What is important in this case is that the claimant was able to prove that: he could not hear and understand others sufficiently to carry on a conversation unless he was facing them and was in a quiet environment; he could not hear and understand the radio or television without turning the volume up to a point where it disturbed others; he could not hear and understand the waitress in restaurants; he could not hear and understand conversations at public or social gatherings or while riding in an automobile; he could not hear or understand the minister in church; and that he could not hear the telephone ring or hear and understand well enough to converse on the telephone. These facts clearly distinguish the instant case from Iervolino and make it clearly analogous to Babcock & Wilcox.

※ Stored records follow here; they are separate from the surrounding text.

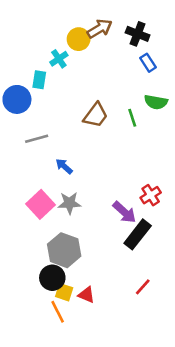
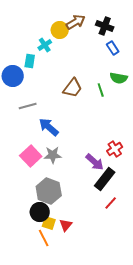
blue arrow: (64, 166) -> (49, 127), size x1.5
red line: (143, 287) -> (111, 203), moved
red triangle: (86, 295) -> (66, 225), turned 48

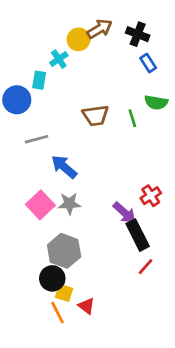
brown trapezoid: (73, 88) -> (96, 116), turned 45
black rectangle: (105, 179) -> (138, 235), turned -65
red triangle: (66, 225) -> (86, 306), moved, turned -32

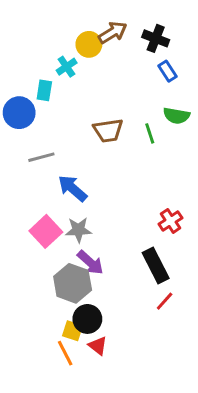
purple arrow: (125, 213) -> (90, 263), moved
black circle: (52, 278) -> (87, 319), moved

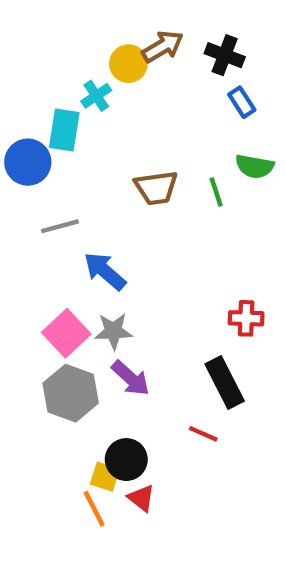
cyan rectangle: (44, 90) -> (64, 130), size x1.4
red cross: (170, 221) -> (246, 318), turned 35
gray hexagon: (73, 283) -> (71, 393), moved
red line: (165, 301) -> (203, 434), moved, turned 72

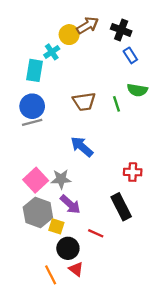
blue circle: (28, 162) -> (32, 106), moved
blue arrow: (105, 271) -> (82, 147), moved
red line: (203, 434) -> (96, 233), moved
yellow square: (105, 477) -> (56, 226), moved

To clarify any misconceptions caused by Iervolino, we now expressly hold that for purposes of determining eligibility for compensation under Section 306(c), a claimant's hearing ability is to be determined without the benefit of artificial augmentation such as hearing aids. See Steele v. Workmen's Compensation Appeal Board, 36 Pa. Commonwealth Ct. 352, 387 A.2d 1339 (1978) (the condition of a claimant's injured eye must be analyzed without reference to the possible beneficial effect of a contact lens). Therefore, the adequacy of the claimant's hearing with the use of hearing aids is irrelevant.

Accordingly, we will affirm the Board's order.

[ 126 Pa. Commw. Page 293]

ORDER

AND NOW, this 31st day of May, 1989, the order of the Workmen's Compensation Appeal Board in the above-captioned matter is hereby affirmed.